Return each line of the listing that contains the string "Store".

SUPPLIED DATA |
★ ★ ★
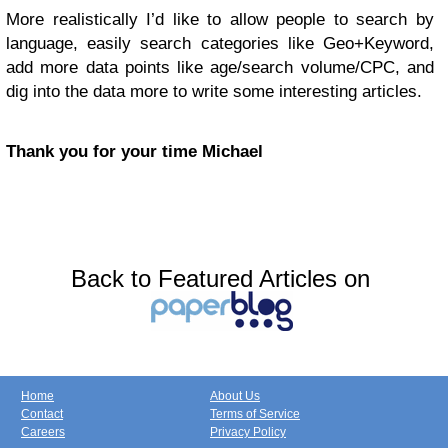
More realistically I’d like to allow people to search by
language, easily search categories like Geo+Keyword,
add more data points like age/search volume/CPC, and
dig into the data more to write some interesting articles.
Thank you for your time Michael
Back to Featured Articles on
Home
About Us
Contact
Terms of Service
Careers
Privacy Policy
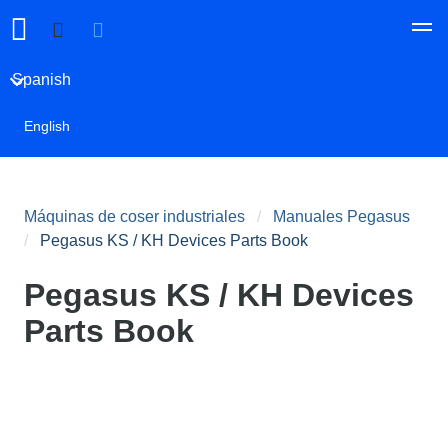
Spanish
English
Máquinas de coser industriales
Manuales Pegasus
Pegasus KS / KH Devices Parts Book
Pegasus KS / KH Devices
Parts Book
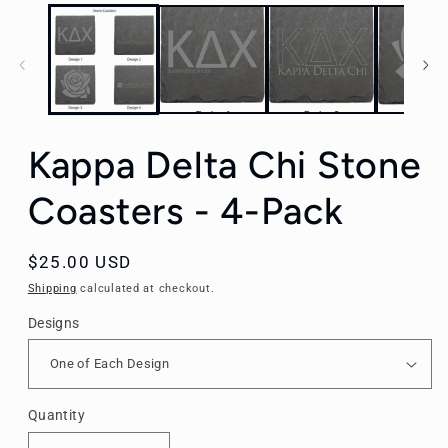
Kappa Delta Chi Stone
Coasters - 4-Pack
Regular
$25.00 USD
price
Shipping
calculated at checkout.
Designs
Quantity
Quantity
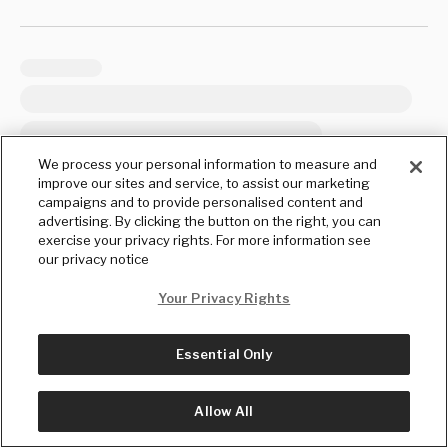
We process your personal information to measure and
improve our sites and service, to assist our marketing
campaigns and to provide personalised content and
advertising. By clicking the button on the right, you can
exercise your privacy rights. For more information see
our privacy notice
Your Privacy Rights
Essential Only
Allow All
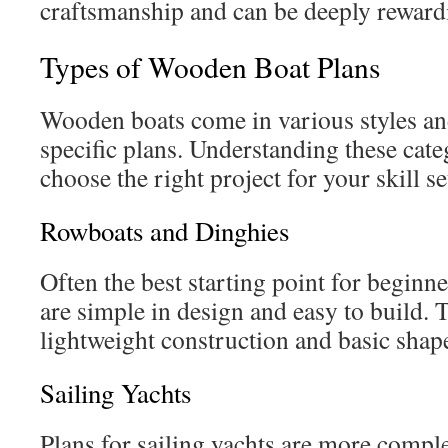
craftsmanship and can be deeply reward
Types of Wooden Boat Plans
Wooden boats come in various styles and
specific plans. Understanding these cate
choose the right project for your skill s
Rowboats and Dinghies
Often the best starting point for beginne
are simple in design and easy to build. 
lightweight construction and basic shap
Sailing Yachts
Plans for sailing yachts are more comple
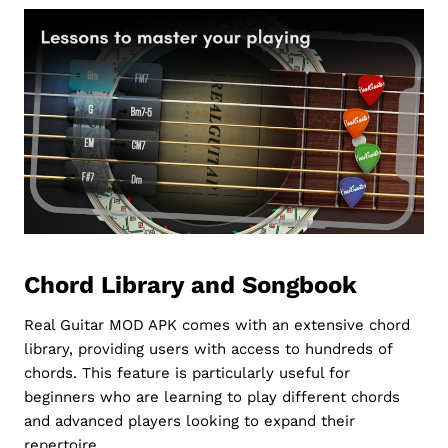
Chord Library and Songbook
Real Guitar MOD APK comes with an extensive chord
library, providing users with access to hundreds of
chords. This feature is particularly useful for
beginners who are learning to play different chords
and advanced players looking to expand their
repertoire.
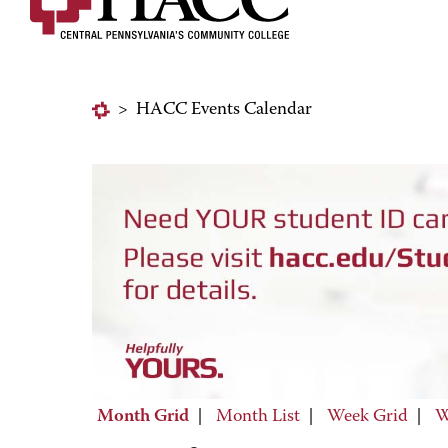
>
HACC Events Calendar
Month Grid
|
Month List
|
Week Grid
|
W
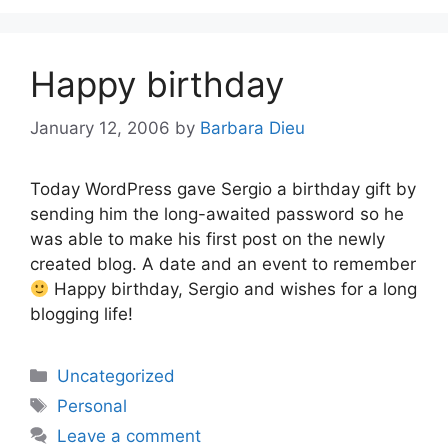
Happy birthday
January 12, 2006
by
Barbara Dieu
Today WordPress gave Sergio a birthday gift by
sending him the long-awaited password so he
was able to make his first post on the newly
created blog. A date and an event to remember
Happy birthday, Sergio and wishes for a long
blogging life!
Categories
Uncategorized
Tags
Personal
Leave a comment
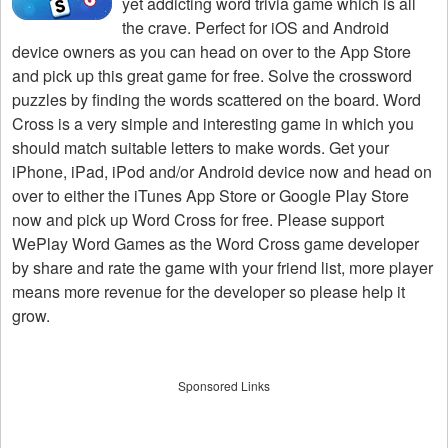
yet addicting word trivia game which is all
the crave. Perfect for iOS and Android
device owners as you can head on over to the App Store
and pick up this great game for free. Solve the crossword
puzzles by finding the words scattered on the board. Word
Cross is a very simple and interesting game in which you
should match suitable letters to make words. Get your
iPhone, iPad, iPod and/or Android device now and head on
over to either the iTunes App Store or Google Play Store
now and pick up Word Cross for free. Please support
WePlay Word Games as the Word Cross game developer
by share and rate the game with your friend list, more player
means more revenue for the developer so please help it
grow.
Sponsored Links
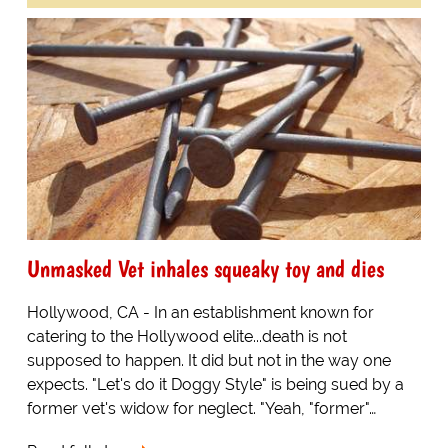
Unmasked Vet inhales squeaky toy and dies
Hollywood, CA - In an establishment known for
catering to the Hollywood elite...death is not
supposed to happen. It did but not in the way one
expects. "Let's do it Doggy Style" is being sued by a
former vet's widow for neglect. "Yeah, "former"…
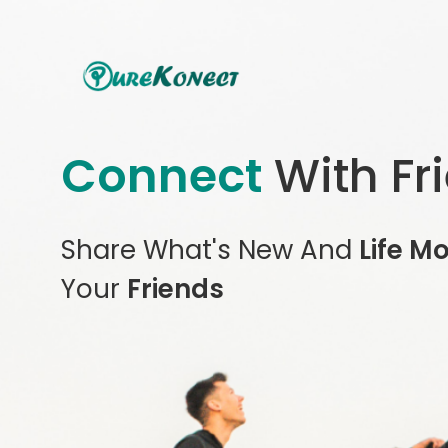
Connect
With Fr
Share What's New And
Life M
Your
Friends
★ ★ ★
TASK RESULT |
device owners as you can head on over to the App Store
over to either the iTunes App Store or Google Play Store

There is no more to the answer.